Attenzione, però. La maggioranza era composta da gente comune, famiglie che, semplicemente, data la gravità della situazione economica, non ce la fanno ad arrivare alla fine del mese. La Repubblica Ceca ha avuto un crollo verticale negli standard di vita. Gli anni della pandemia sono stati durissimi e poi l’invasione russa dell’Ucraina è stata la botta finale. Ma nonostante ciò, il governo di Praga pensava di avere il controllo della situazione. E si sbagliava. Come ha ammesso Thomas Pojar, consigliere del premier Petr Fiala, la prima manifestazione di protesta, che avrebbe dovuto svolgersi a Praga, era stata sottovalutata dalle autorità centrali. Pensavano di vedere solo 500 persone e se ne sono ritrovate invece davanti oltre 70 mila. Adesso il numero è cresciuto e pure i problemi, mentre le risorse per risolverli non si trovano.

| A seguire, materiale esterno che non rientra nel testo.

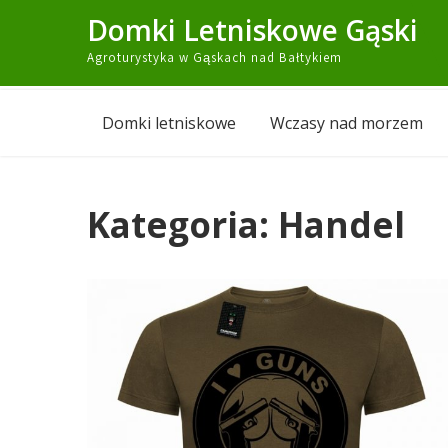
Skip
Domki Letniskowe Gąski
to
Agroturystyka w Gąskach nad Bałtykiem
content
Domki letniskowe
Wczasy nad morzem
Kategoria:
Handel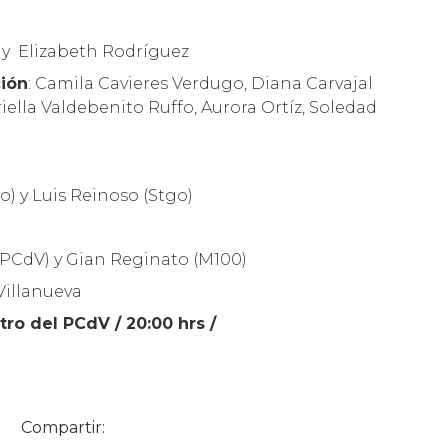
 y Elizabeth Rodríguez
ción
: Camila Cavieres Verdugo, Diana Carvajal
ella Valdebenito Ruffo, Aurora Ortíz, Soledad
o) y Luis Reinoso (Stgo)
(PCdV) y Gian Reginato (M100)
Villanueva
tro del PCdV / 20:00 hrs /
Compartir: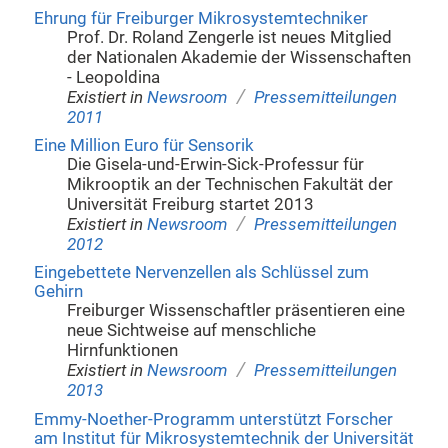
Ehrung für Freiburger Mikrosystemtechniker
Prof. Dr. Roland Zengerle ist neues Mitglied
der Nationalen Akademie der Wissenschaften
- Leopoldina
/
Existiert in
Newsroom
Pressemitteilungen
2011
Eine Million Euro für Sensorik
Die Gisela-und-Erwin-Sick-Professur für
Mikrooptik an der Technischen Fakultät der
Universität Freiburg startet 2013
/
Existiert in
Newsroom
Pressemitteilungen
2012
Eingebettete Nervenzellen als Schlüssel zum
Gehirn
Freiburger Wissenschaftler präsentieren eine
neue Sichtweise auf menschliche
Hirnfunktionen
/
Existiert in
Newsroom
Pressemitteilungen
2013
Emmy-Noether-Programm unterstützt Forscher
am Institut für Mikrosystemtechnik der Universität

Spesso al centro delle rivendicazioni c’è la storia delle sanzioni alla Russia, che cominciano ad essere mal digerite. Nelle ultime settimane, si erano svolte manifestazioni di piazza anche in Germania, specie in Mecklenburg e in Pomerania, nelle quali si chiedeva l’apertura del gasdotto Nord Stream 2. Poi misteriosamente sabotato. La verità, comunque, è che non si protesta per convinzioni ideologiche, ma più prosaicamente per “fame” o, meglio, per disagio sociale. “Secondo alcuni analisti – scrive il NYT – i prezzi commerciali dell’elettricità, nella Repubblica Ceca, sono più che raddoppiati rispetto allo scorso anno. Circa il 10-15% delle famiglie è stato colpito duramente, dice una ricerca dell’Istituto Stem di Praga, che consiglia il governo. Anche la classe media sta iniziando a sentirsi in difficoltà, con il suo reddito disponibile in calo del 50% rispetto allo scorso anno”.

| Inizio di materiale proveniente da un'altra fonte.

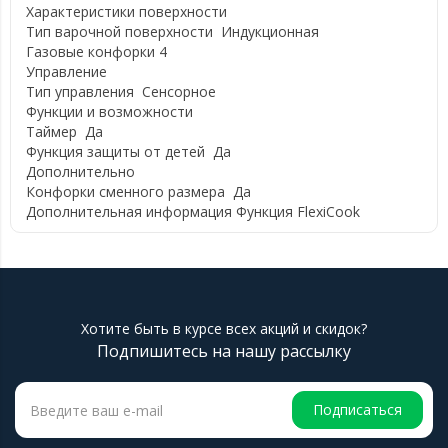
Характеристики поверхности
Тип варочной поверхности
Индукционная
Газовые конфорки
4
Управление
Тип управления
Сенсорное
Функции и возможности
Таймер
Да
Функция защиты от детей
Да
Дополнительно
Конфорки сменного размера
Да
Дополнительная информация
Функция FlexiCook
Хотите быть в курсе всех акций и скидок?
Подпишитесь на нашу рассылку
Подписаться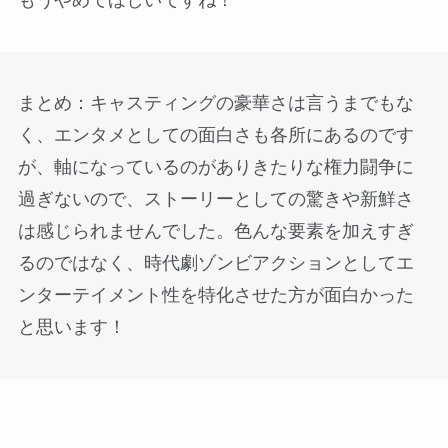
まとめ：キャスティングの豪華さは言うまでもな
く、エンタメとしての面白さも各所にあるのです
が、軸になっているのがありきたりな権力闘争に
過ぎないので、ストーリーとしての驚きや新鮮さ
は感じられませんでした。色んな要素を加えすぎ
るのではなく、時代劇ゾンビアクションとしてエ
ンターテイメント性を特化させた方が面白かった
と思います！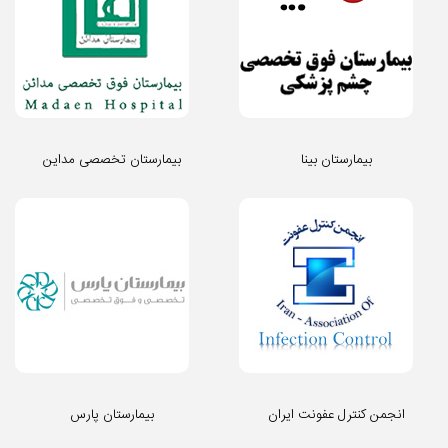
بیمارستان بینا
بیمارستان تخصصی مداین
انجمن کنترل عفونت ایران
بیمارستان پارس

Non c’è bisogno di ricordare che l’alto costo dell’energia finisce, poi, per trasmettersi, attraverso la catena produttiva, sui costi finali dei beni realizzati. Inoltre rende molto più difficile il controllo dell’inflazione, che viaggia intorno al 17,2%. Prezzi altissimi, ma economia quasi incartapecorita, dato che il Pil alla fine dell’anno dovrebbe salire di un modesto 2% e la disoccupazione restare bassissima (2,2%), segnale di un mercato del lavoro collassato e di un sistema-paese sull’orlo della recessione.